New affordable housing strategy excites players
President William Ruto during the launch of the proposed Kibera Soweto East Zone B Social Housing Project in Lang’ata, Nairobi County. PD/Gerald Ithana

Barely three months into his administration, President William Ruto is attempting to do what his predecessor often said he was planning to do to make the affordable housing plan a reality to Kenyans.

Details of a recent State House meetings have excited industry stakeholders who want to see the government take a more active role in reducing legal and financial restrictions on housing supply.

After ideas from the past administration were watered down and deferred, new suggestions including a special purpose vehicle akin to the Real Estate Investment Trust (REITs), from the House on the Hill, are beginning to take shape.

Its aim (a specialised financing vehicle), according to insiders, is to make that “dream” a little more affordable by encouraging investors in the pension sector to firmly participate in the programme.

Proposals contained in an economic transformation agenda draft paper for the housing and infrastructure chapter by pension funds, show that pensioners would prefer complete autonomy, if the private sector is to easily participate in the scheme’s offtake, which failed under former President Uhuru Kenyatta.

Raise money

“The reason I would not hesitate to take on another D-Reit challenge has to do with the opportunities I think exist to raise money through this method to develop counties,” says Luke Kinoti, an investment analyst.

For the devolved units of government, he adds, floating D-Reits can help them attract private investors to put their money in property and infrastructure development.
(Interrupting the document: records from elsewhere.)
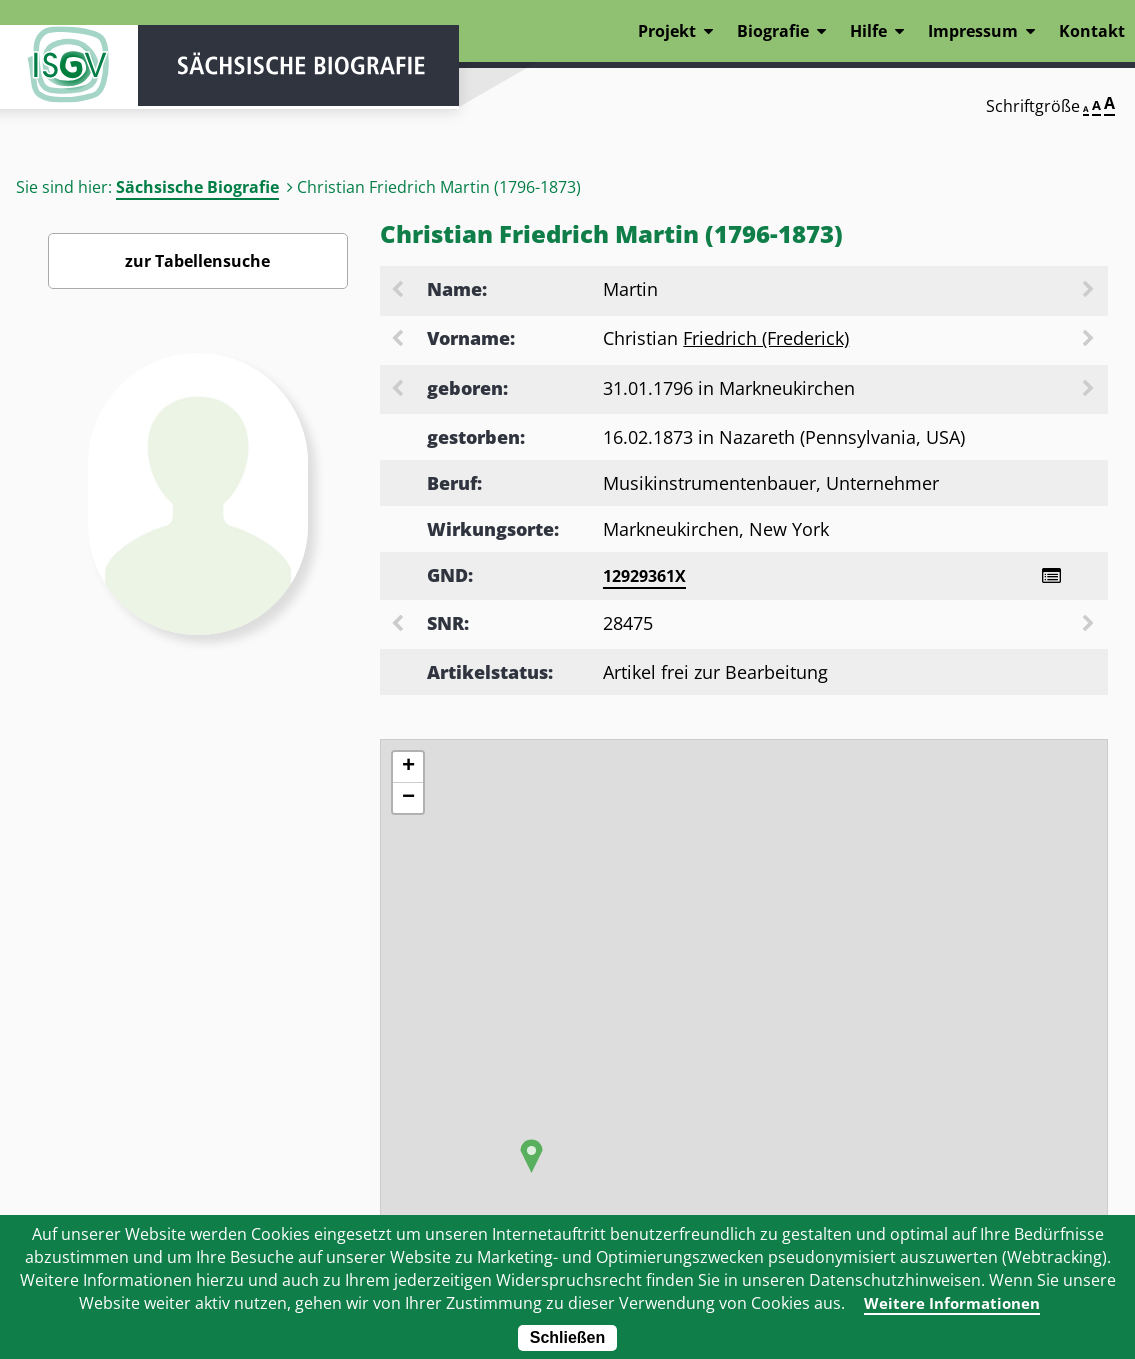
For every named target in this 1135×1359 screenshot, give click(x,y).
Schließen (568, 1337)
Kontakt (1092, 31)
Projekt (667, 31)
During his second term in office, Kenyatta intended to construct over 500,000 affordable houses by 2022 to meet the existing annual deficit of 200,000 low-income housing units, against annual production of less than 50,000 units.

That deficit, according to World Bank reports, continues to rise due to fundamental constraints on both the demand and supply side and is exacerbated by an urbanisation rate of 4.4 per cent, or 0.5 million new city dwellers every year.

Just over 1,000 such units are ready for occupation since the project’s commencement in 2017, whose implementors pinned some of the blame on zoning policies, harsh regulations and scarce infrastructure.

But the Ruto – led administration has since pledged to offer “free land” which are idle parcels owned by parastatals as well as horizontal infrastructure considerations, to lower the cost of putting up such structures through a public private partnerships (PPP) model.

Similarly, players in the pension industry want a special purpose vehicle to pool funds for investment projects, which they believe will encourage home-ownership and eliminate regulatory barriers to new housing construction. “The pension fund industry will co-invest in such a structure,” the white paper document by the pension funds to President Ruto, reads in part.

Besides expanding the mandate of Kenya Mortgage Refinance Company (KMRC) to include offering of local guarantees for rent-to-own arrangements, pension firms have also put forward a proposal to consolidate all pension assets in a structure similar to the US government sponsored enterprises that pooled funds for affordable housing.

Its outcome, they noted, would see the growth of primary and secondary housing finance systems as well as the provision of liquidity and a secondary market for pension assets.

Pension funds

In the early 90s, the US pension funds helped finance affordable housing for low-and moderate-income families, focusing on the features and common elements of affordable housing arrangements financed by such funds and the expected rates of return on such housing investments.

Kenya is seen to be looking at such options in order to meet the shortfall in its quest to provide affordable housing units to its citizens, in a model also expected to give valuable returns to pensioners on such investments.